══ Data for the task ══

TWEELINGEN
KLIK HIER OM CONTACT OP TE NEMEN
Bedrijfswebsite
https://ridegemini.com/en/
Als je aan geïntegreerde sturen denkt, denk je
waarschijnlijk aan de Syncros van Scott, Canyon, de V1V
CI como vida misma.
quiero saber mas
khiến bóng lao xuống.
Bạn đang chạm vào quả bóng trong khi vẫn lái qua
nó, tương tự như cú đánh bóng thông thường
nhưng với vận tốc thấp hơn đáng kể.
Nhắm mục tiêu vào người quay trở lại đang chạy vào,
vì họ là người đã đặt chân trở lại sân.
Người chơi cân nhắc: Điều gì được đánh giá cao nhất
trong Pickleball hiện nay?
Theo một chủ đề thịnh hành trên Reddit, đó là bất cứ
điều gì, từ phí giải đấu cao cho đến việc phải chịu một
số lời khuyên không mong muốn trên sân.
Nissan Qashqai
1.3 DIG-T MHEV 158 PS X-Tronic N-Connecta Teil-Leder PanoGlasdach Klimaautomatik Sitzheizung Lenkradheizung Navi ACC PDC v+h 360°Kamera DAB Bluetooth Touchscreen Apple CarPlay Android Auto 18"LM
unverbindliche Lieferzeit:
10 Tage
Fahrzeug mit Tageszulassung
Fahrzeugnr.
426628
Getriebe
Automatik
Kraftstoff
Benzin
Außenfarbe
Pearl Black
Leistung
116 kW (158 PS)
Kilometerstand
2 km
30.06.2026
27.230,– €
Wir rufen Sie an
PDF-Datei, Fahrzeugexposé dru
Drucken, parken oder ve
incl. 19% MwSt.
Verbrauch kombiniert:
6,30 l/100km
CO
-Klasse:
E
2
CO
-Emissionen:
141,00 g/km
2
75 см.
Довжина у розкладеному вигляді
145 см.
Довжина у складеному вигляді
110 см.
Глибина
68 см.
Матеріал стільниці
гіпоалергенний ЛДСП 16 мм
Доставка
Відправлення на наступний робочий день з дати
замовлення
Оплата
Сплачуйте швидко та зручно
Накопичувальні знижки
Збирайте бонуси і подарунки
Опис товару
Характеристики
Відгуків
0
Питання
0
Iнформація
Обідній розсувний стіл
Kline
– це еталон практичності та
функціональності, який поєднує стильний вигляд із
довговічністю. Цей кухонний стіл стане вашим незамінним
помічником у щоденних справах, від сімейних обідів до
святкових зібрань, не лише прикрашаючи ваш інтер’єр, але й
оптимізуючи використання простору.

═══

### Problem description:
Given the listing, work out the number of lines in which the word "trên" is found, and supply only that number.

### Solution to this exercise:
2